Dear Class of 2016,
Let’s look back over your past few months.
Your freshman year at Harvard University is nearing its end. You have already gotten your first taste of Expos. You’ve attended the sixth-straight drubbing of that school from New Haven on a brisk November afternoon. You may have even witnessed a Yard full of naked strangers and friends on a primal winter night before finals. Perhaps you were among them. Good for you.
While you will forever savor these first experiences, we write in the spirit of looking forward.
The memories of Housing Day morning can only be contained in blasts of experience. You’ll wake to discordant chants around the John Harvard statue. You’ll watch triumphant Houses taking laps around the Yard. You’ll feel the excitement in the cheers of the hundreds of upperclassmen storming your entryways. While all of that happens, you and your friends will be huddled in your dorm, waiting restlessly for the letter that announces your home for the next three years.

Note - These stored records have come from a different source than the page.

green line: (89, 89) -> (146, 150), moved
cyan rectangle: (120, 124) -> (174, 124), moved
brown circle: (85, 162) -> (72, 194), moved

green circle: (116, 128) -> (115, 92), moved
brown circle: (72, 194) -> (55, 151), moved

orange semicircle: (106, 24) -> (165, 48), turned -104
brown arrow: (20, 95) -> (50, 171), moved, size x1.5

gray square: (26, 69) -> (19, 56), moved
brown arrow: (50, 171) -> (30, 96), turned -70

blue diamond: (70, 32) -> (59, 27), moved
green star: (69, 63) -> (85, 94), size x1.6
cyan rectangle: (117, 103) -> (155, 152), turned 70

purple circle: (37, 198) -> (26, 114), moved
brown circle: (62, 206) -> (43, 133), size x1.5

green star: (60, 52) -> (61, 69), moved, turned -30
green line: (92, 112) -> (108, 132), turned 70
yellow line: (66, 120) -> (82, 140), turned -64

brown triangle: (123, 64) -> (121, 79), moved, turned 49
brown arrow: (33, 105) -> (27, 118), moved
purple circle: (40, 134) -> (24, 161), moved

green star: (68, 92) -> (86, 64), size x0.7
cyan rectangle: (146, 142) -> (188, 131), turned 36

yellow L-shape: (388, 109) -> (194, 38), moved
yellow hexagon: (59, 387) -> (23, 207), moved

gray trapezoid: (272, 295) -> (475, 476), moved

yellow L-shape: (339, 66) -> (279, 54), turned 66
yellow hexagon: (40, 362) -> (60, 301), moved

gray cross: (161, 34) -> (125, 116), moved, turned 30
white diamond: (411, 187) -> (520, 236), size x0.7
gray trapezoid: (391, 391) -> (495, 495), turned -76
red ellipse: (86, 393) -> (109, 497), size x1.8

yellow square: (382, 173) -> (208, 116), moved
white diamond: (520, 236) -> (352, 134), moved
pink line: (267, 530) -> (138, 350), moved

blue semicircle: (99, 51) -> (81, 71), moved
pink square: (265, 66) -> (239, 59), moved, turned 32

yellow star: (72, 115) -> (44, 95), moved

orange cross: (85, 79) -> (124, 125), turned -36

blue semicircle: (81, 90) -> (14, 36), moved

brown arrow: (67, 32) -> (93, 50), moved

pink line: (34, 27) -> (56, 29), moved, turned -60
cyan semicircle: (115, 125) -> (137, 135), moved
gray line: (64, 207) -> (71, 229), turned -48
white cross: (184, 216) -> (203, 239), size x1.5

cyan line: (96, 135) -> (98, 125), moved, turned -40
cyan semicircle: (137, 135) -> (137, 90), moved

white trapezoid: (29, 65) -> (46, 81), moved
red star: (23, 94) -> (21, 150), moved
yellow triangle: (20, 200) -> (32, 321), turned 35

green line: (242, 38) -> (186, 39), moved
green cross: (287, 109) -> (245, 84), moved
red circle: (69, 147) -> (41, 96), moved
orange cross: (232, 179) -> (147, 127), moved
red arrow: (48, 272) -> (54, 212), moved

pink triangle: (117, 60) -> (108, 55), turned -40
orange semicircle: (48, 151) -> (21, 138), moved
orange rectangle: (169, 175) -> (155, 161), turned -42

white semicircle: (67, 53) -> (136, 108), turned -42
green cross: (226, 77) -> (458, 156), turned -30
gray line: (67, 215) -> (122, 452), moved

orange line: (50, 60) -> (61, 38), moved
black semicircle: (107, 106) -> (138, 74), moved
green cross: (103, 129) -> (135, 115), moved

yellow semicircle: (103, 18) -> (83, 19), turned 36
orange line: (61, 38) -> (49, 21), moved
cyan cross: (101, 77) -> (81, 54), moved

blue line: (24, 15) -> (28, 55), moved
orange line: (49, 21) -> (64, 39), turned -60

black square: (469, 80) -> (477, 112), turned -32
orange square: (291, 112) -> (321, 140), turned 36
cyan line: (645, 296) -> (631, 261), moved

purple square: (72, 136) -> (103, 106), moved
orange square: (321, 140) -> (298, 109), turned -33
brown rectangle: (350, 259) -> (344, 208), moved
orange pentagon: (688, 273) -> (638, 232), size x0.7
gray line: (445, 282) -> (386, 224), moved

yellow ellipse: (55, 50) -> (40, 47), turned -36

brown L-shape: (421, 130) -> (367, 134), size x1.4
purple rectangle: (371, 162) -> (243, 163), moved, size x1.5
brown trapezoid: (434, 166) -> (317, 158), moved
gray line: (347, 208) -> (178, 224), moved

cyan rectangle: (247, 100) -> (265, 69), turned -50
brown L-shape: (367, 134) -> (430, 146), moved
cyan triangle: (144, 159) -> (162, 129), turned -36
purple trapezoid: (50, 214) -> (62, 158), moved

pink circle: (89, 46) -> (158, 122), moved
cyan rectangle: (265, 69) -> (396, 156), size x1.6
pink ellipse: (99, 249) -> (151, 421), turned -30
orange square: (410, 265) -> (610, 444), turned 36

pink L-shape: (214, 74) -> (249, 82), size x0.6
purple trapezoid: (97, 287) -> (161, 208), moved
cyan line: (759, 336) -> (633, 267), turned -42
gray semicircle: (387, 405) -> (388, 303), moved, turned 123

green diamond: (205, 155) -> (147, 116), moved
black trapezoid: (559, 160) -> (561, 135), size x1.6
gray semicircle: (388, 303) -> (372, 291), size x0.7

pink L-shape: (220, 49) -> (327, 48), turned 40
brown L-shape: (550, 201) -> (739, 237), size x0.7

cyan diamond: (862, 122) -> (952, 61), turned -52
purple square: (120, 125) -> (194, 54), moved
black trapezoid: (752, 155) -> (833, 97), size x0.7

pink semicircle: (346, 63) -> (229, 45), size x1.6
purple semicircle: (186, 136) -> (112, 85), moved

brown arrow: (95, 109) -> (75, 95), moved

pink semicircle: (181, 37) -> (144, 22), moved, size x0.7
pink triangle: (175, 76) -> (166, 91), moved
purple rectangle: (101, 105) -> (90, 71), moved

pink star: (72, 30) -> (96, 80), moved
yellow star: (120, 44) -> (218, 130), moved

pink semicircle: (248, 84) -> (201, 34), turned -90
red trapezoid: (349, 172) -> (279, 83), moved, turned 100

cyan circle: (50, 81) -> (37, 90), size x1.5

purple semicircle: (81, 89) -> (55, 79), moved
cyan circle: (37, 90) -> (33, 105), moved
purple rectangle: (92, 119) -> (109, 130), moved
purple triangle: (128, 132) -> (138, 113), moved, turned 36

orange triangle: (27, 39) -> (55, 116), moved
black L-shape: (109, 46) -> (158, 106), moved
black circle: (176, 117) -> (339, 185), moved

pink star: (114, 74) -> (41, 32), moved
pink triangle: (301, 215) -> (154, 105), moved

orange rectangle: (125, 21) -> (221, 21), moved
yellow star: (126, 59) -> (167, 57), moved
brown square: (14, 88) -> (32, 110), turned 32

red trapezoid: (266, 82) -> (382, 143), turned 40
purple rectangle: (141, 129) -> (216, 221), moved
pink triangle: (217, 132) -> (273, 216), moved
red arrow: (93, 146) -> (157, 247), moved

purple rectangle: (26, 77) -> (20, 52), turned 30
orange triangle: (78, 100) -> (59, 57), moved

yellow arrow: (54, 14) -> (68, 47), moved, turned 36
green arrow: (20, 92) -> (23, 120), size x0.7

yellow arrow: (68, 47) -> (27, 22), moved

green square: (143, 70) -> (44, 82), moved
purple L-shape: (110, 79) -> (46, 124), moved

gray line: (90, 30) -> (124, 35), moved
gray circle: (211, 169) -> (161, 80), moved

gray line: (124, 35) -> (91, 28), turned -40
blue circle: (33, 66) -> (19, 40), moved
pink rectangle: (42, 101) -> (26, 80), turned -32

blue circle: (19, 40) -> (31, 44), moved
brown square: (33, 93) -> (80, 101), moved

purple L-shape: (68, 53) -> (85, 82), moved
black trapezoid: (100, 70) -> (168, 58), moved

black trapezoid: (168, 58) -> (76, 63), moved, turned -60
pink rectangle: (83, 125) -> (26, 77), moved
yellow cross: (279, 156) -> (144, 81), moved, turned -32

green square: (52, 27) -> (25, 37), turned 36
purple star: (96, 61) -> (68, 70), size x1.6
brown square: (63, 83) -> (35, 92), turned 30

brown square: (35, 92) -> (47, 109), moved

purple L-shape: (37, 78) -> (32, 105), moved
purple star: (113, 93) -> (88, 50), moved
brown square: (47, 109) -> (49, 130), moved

If the preceding paragraph made you excited, anxious, or some combination of the two, you need not fret. These sentiments are a natural reaction to what will become the most memorable day of your freshman year. However, if you think that you will lose friends via “outsourcing to the quad” or will wake to the nibbling chatter of rats down by the river, your worries have no basis in reality. If you dread being placed in a House near the bottom of some “objective” ranking system, your fears are unfounded. There is no need to be afraid of your own personal outcome on Housing Day. We write to tell you that the tears that run down your excitement-flushed cheeks Thursday morning should be ones of joy, not sorrow. No matter which House beckons at your door in a few days, realize that what awaits you in the coming years is a community full of supportive peers, a plethora of new facilities, as well as a host of tutors, House masters, and staff that you will swear to be the “absolute best on campus” in just a few weeks’ time.
Each House offers so many routes to happiness. You could be spending your Sunday nights by the fire in Adams enjoying hot cider and warm cookies in the Master Palfreys’ House or laughing over hot drinks with friends in Cabot Café after a day of soaking in the sun on the Quad lawn. You could be chowing down with friends from every House in Quincy courtyard, since the dining hall doesn’t have interhouse restrictions. You could be enjoying the scrumptious treats at Lowell tea while mingling with friends, peers, and distinguished guests. You could be reveling in Winthrop’s three great courtyards and strong intramural program that has helped to build one of the closest House communities at Harvard. You could refine your dance moves while attending Eliot’s three legendary formals, all enclosed in the comforts of a beautiful courtyard overlooking the Charles. You might be in Leverett House, the largest House community on campus, in which you are not expected to excel in a narrow field, but rather encouraged to explore and discover—indeed, a community for everyone! You might be in Dunster, where you will grow to love long nights spent in the majestic dining hall with friends and midnight cookies from the House masters. Or next door in Mather, where you could be enjoying a meal with a luxurious view of the Charles through the floor-to-ceiling dining hall windows before heading back upstairs to your single. If you love knowing everyone in your community, you will love Kirkland and Secret Santa, the largest and most epic week-long gift-giving extravaganza. You could bask in your enormous suite or single in Pfoho or satisfy your most intense gustatory desires with Currier’s unparalleled cheffing. As you can see, there is an incredibly rich diversity of experiences at all of our Houses, and we challenge you to seek them out.
We are ecstatic to meet you on Thursday morning. While we may greet you in outfits ranging from suits and boxers to speedos, we’ll all be bursting with spirit and reveling in House pride. We hope that you will be just as excited to meet us, too.
Your experience here is what you make of it. Wherever you end up this Housing Day, you will have the means to make your next few years extraordinary. We invite you to seize the opportunity and confidently endeavor upon the future chapters of your Harvard experience with love for the House that you will call your own.
With much anticipation, infinite excitement, and even more love,
Your House Committee Chairs
Brett Roche ’15, a Slavic languages and literatures concentrator in Currier House, is co-chair of the Currier House Committee. Ginny C. Fahs ’14, a Crimson magazine executive and history and literature concentrator in Quincy House, is co-chair of the Quincy House Committee. Kathryn G. Walsh '14, a social studies concentrator in Adams House, is co-chair of the Adams House Committee. This piece is a collaboration between the House Committee co-chairs of the 12 undergraduate Houses who sit on the House Committee Council. Each of the 12 Houses participated in the piece's creation and formation.